Department of Mechanical Engineering and Construction, Universitat Jaume I, 12071 Castelló de la Plana, Spain.
Department of Bioengineering, Imperial College London, London SW7 2AZ, UK.
Sensors (Basel). 2024 Oct 18;24(20):6706. doi: 10.3390/s24206706.
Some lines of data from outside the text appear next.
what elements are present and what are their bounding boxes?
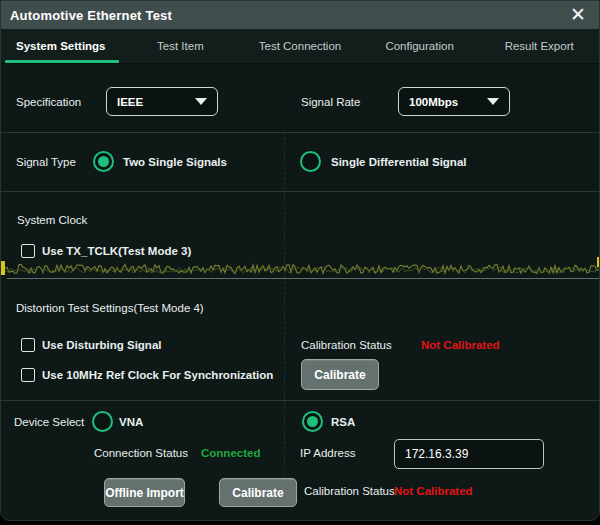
active-tab-underline [5, 60, 119, 63]
radio-dot [307, 416, 318, 427]
device-select-label: Device Select [14, 416, 84, 428]
distortion-title: Distortion Test Settings(Test Mode 4) [16, 302, 204, 314]
waveform-left-marker [1, 261, 5, 275]
radio-two-single-signals[interactable] [93, 151, 114, 172]
tab-result-export[interactable]: Result Export [479, 29, 599, 63]
chevron-down-icon [487, 98, 499, 105]
radio-single-differential-signal[interactable] [300, 151, 321, 172]
section-divider [1, 400, 599, 401]
title-bar: Automotive Ethernet Test ✕ [1, 1, 599, 29]
ip-address-label: IP Address [300, 447, 355, 459]
graticule-line [284, 132, 285, 504]
connection-status-value: Connected [201, 447, 260, 459]
tab-configuration[interactable]: Configuration [360, 29, 480, 63]
specification-label: Specification [16, 96, 81, 108]
radio-vna[interactable] [92, 411, 113, 432]
distortion-calibrate-button[interactable]: Calibrate [301, 359, 379, 390]
section-divider [1, 132, 599, 133]
window-title: Automotive Ethernet Test [1, 8, 172, 23]
specification-dropdown[interactable]: IEEE [106, 87, 218, 116]
connection-status-label: Connection Status [94, 447, 188, 459]
two-single-signals-label: Two Single Signals [123, 156, 227, 168]
distortion-calibration-status-label: Calibration Status [301, 339, 392, 351]
device-calibration-status-label: Calibration Status [304, 485, 395, 497]
tab-test-item[interactable]: Test Item [121, 29, 241, 63]
signal-rate-dropdown[interactable]: 100Mbps [398, 87, 510, 116]
tx-tclk-label: Use TX_TCLK(Test Mode 3) [42, 245, 191, 257]
radio-dot [98, 156, 109, 167]
signal-rate-label: Signal Rate [301, 96, 360, 108]
signal-type-label: Signal Type [16, 156, 76, 168]
scope-waveform [1, 259, 600, 279]
offline-import-button[interactable]: Offline Import [104, 478, 185, 507]
vna-label: VNA [119, 416, 143, 428]
ip-address-input[interactable] [394, 439, 544, 469]
distortion-calibration-status-value: Not Calibrated [421, 339, 500, 351]
ref-clock-label: Use 10MHz Ref Clock For Synchronization [42, 369, 273, 381]
disturbing-signal-checkbox[interactable] [21, 338, 35, 352]
tab-test-connection[interactable]: Test Connection [240, 29, 360, 63]
automotive-ethernet-test-dialog: Automotive Ethernet Test ✕ System Settin… [0, 0, 600, 521]
scope-baseline [7, 278, 600, 279]
system-clock-title: System Clock [17, 214, 87, 226]
tab-system-settings[interactable]: System Settings [1, 29, 121, 63]
tx-tclk-checkbox[interactable] [21, 244, 35, 258]
tab-bar: System Settings Test Item Test Connectio… [1, 29, 599, 64]
chevron-down-icon [195, 98, 207, 105]
disturbing-signal-label: Use Disturbing Signal [42, 339, 162, 351]
device-calibrate-button[interactable]: Calibrate [219, 478, 297, 507]
device-calibration-status-value: Not Calibrated [394, 485, 473, 497]
rsa-label: RSA [331, 416, 355, 428]
single-differential-signal-label: Single Differential Signal [331, 156, 466, 168]
radio-rsa[interactable] [302, 411, 323, 432]
ref-clock-checkbox[interactable] [21, 368, 35, 382]
close-icon[interactable]: ✕ [567, 4, 589, 26]
section-divider [1, 191, 599, 192]
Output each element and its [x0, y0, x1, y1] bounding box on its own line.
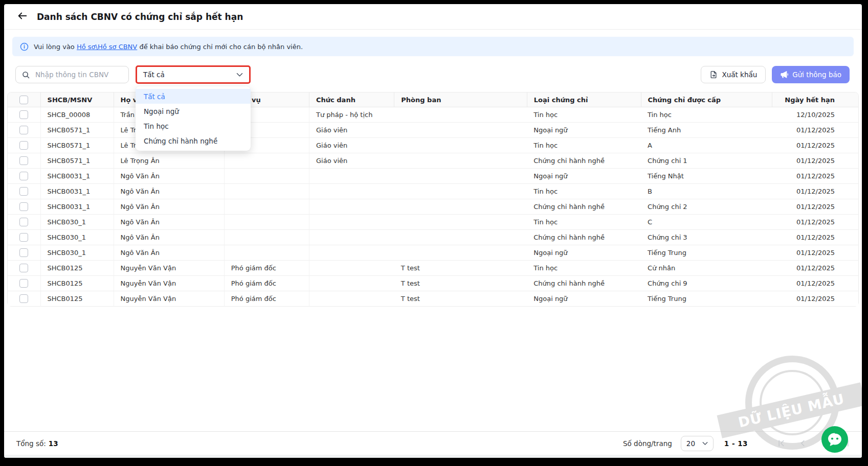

Surface-electromyography (sEMG) allows investigators to detect differences in muscle activation due to hand pathologies. However, its use as a functional indicator and the challenges related to the required normalization have not been fully addressed. This study aimed to use forearm muscle sEMG signals to distinguish between healthy individuals and patients with hand osteoarthritis (HOA). sEMG data were collected from seven sensors on the forearms of twenty-one healthy women and twenty women with HOA during the Sollerman test. Amplitude-based parameters (median and range) were normalized using three methods: maximum signals during Sollerman tasks (MAX), during maximum voluntary contraction tasks (MVC), and during maximum effort grasping (GRASP). Waveform parameters (new-zero-crossing and enhanced-wavelength) were also considered. MVC and GRASP resulted in higher values in patients. Discriminant analysis showed the worst success rates in predicting HOA for amplitude-based parameters, requiring extra tasks for normalization (MVC or GRASP), while when using both amplitude (MAX) and waveform parameters and only Sollerman tasks, the success rate reached 90.2% Results show the importance of normalization methods, highlight the potential of waveform parameters as reliable pathology indicators, and suggest sEMG as a diagnostic tool. Additionally, the comparison of sEMG parameters allows the functional impact of suffering from HOA to be inferred.
表面肌电图(sEMG)可用于检测因手部疾病导致的肌肉激活差异。然而,其作为功能指标的应用以及与所需归一化相关的挑战尚未得到充分解决。本研究旨在利用前臂肌肉 sEMG 信号区分健康个体和手部骨关节炎(HOA)患者。在 Sollerman 测试中,从 21 名健康女性和 20 名手部骨关节炎患者的前臂七个传感器中采集 sEMG 数据。使用三种方法对基于幅度的参数(中位数和范围)进行归一化:Sollerman 任务期间的最大信号(MAX)、最大随意收缩任务期间的最大信号(MVC)和最大用力抓握任务期间的最大信号(GRASP)。还考虑了波形参数(新零交叉和增强波长)。MVC 和 GRASP 导致患者的数值更高。判别分析显示,基于幅度的参数预测手部骨关节炎的成功率最低,需要额外的归一化任务(MVC 或 GRASP),而当同时使用幅度(MAX)和波形参数且仅使用 Sollerman 任务时,成功率达到 90.2%。结果表明归一化方法的重要性,突出了波形参数作为可靠病理指标的潜力,并提示 sEMG 可作为诊断工具。此外,sEMG 参数的比较可推断出手部骨关节炎患者的功能影响。